ET‐1 drives EMT and consequently fibrosis in the kidney. The cartoon depicts the epithelial‐to‐mesenchymal phenotypic shift induced by ET‐1 in the renal tubules. Tubular cells are tightly linked to adjacent cells by junctions (visualized as red dashes) under physiologic conditions. On binding of ET‐1, the ET_B receptor subtype triggers a cell phenotype switch by which cells start expressing mesenchymal markers such as αSMA and vimentin and gradually lose their epithelial markers, such as E‐cadherin, which is the major component of adherent junctions. The phenotypic switch is represented in this cartoon as a change of color from bluish‐violet to greenish. Hence, coexistence of blue and greenish denotes an intermediate phenotype, whereas greenish indicates a complete transition to the mesenchymal phenotype.
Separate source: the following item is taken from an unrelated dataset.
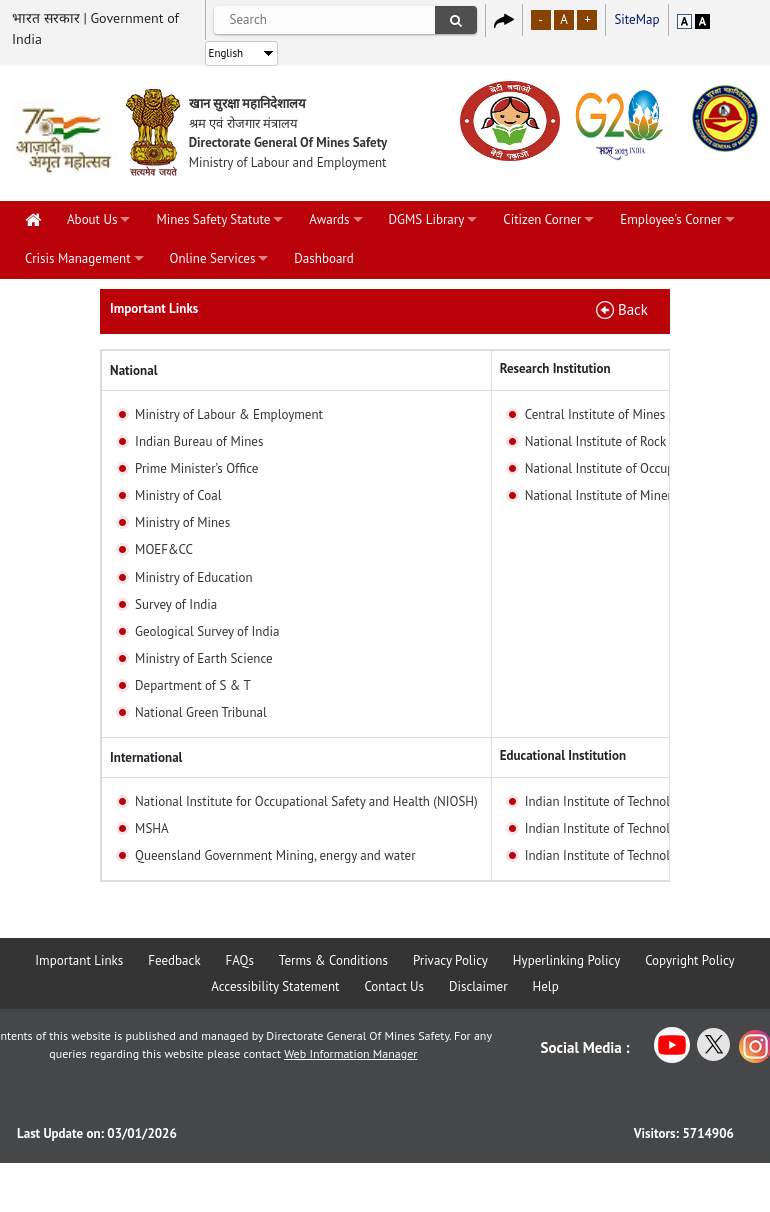 This screenshot has height=1212, width=770. Describe the element at coordinates (92, 219) in the screenshot. I see `About Us` at that location.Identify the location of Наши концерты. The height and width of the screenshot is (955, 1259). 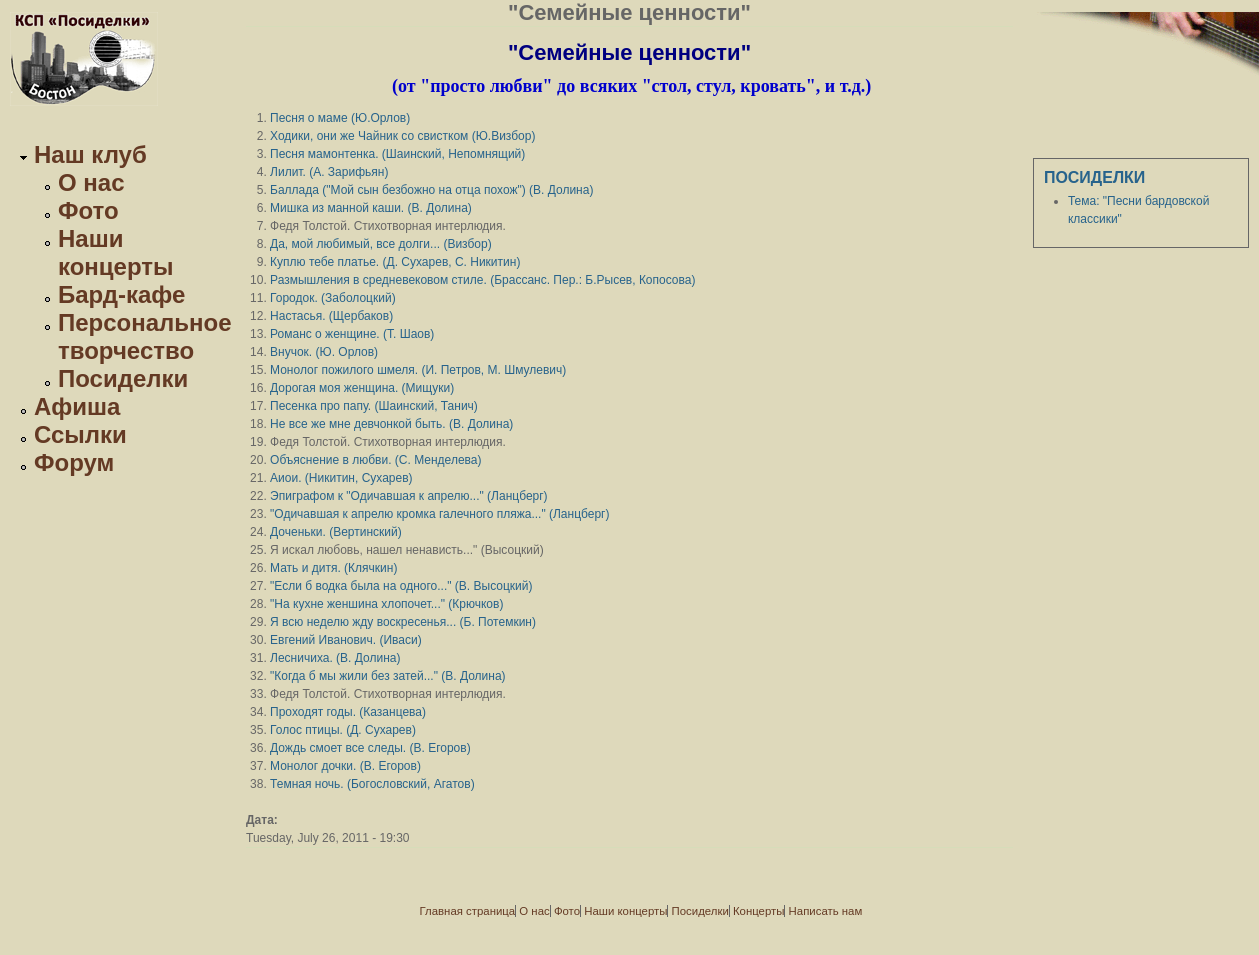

The cells undergoing this switch also exhibit a loss of cell junctions alongside activation of MMP‐9, which promotes degradation of the basal membrane. These concomitant processes allow the modified cells to move toward the interstitium, where they start producing extracellular matrix proteins, including collagen (red and blue lines) that, by accumulating in the interstitium between tubules, leads to tubulointerstitial fibrosis. The magnified tubular cell illustrates in greater detail the intracellular pathways activated by ET‐1. Phosphorylation of MYPT, a member of the Rho/Rock pathway that leads to cytoskeleton contraction and cell motility, is activated, whereas YAP phosphorylation is prevented, thereby allowing entry of YAP into the nucleus and finally leading to transcription of target genes that promote cell migration. Dashed lines indicate yet not proven effects.